Hot Parsnip Fritters on Baby Spinach Recipe

Ingredients

  • parsnips - 2, large

  • baby spinach leaves - 120g, washed and dried

  • plain flour - 120g

  • sherry vinegar - 2 tbsp

  • milk - 135ml

  • egg - 1, separated

  • olive oil - 3 tbsp

  • oil - for deep frying

  • walnut oil - 2 tbsp

  • cayenne pepper

  • ground black pepper and salt

  • walnuts - 2 tbsp, chopped

Method

  • Wash and peel the parsnips, cook it in a pan of boiling salted water, simmer for 15 minutes until tender but not in the least mushy. Drain, cool and cut diagonally into small pieces.

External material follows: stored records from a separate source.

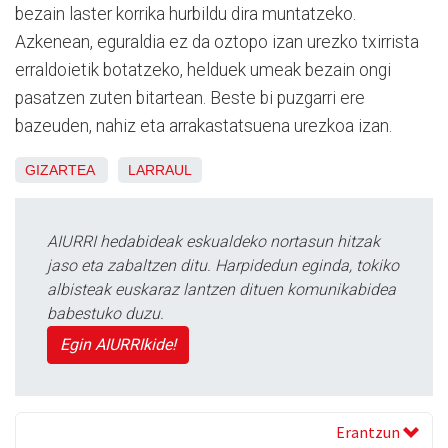
bezain laster korrika hurbildu dira muntatzeko.
Azkenean, eguraldia ez da oztopo izan urezko txirrista
erraldoietik botatzeko, helduek umeak bezain ongi
pasatzen zuten bitartean. Beste bi puzgarri ere
bazeuden, nahiz eta arrakastatsuena urezkoa izan.
GIZARTEA
LARRAUL
AIURRI hedabideak eskualdeko nortasun hitzak
jaso eta zabaltzen ditu. Harpidedun eginda, tokiko
albisteak euskaraz lantzen dituen komunikabidea
babestuko duzu.
Egin AIURRIkide!
Erantzun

  • Put the flour in a bowl and make a well in the center, pour the egg yolk into the well and mix in with a fork.

  • Add the milk while continuing mix in the flour. Season with cayenne pepper, black pepper and salt, beat the mixture until the batter is smooth.

  • Mix the oils and vinegar, add the spinach leave into the bowl, season with pepper and salt.

  • Before serve, whisk the egg white to soft peaks, fold in a little of the yolk batter.

  • Toss the salad in the dressing, arrange the leaves on a plate and scatter with walnut.

  • Heat the oil in a pan, dip the parsnip slices in batter and fry until puffy and golden, drain. Finally arrange the fritters on top of the salad leaves. Serves 4.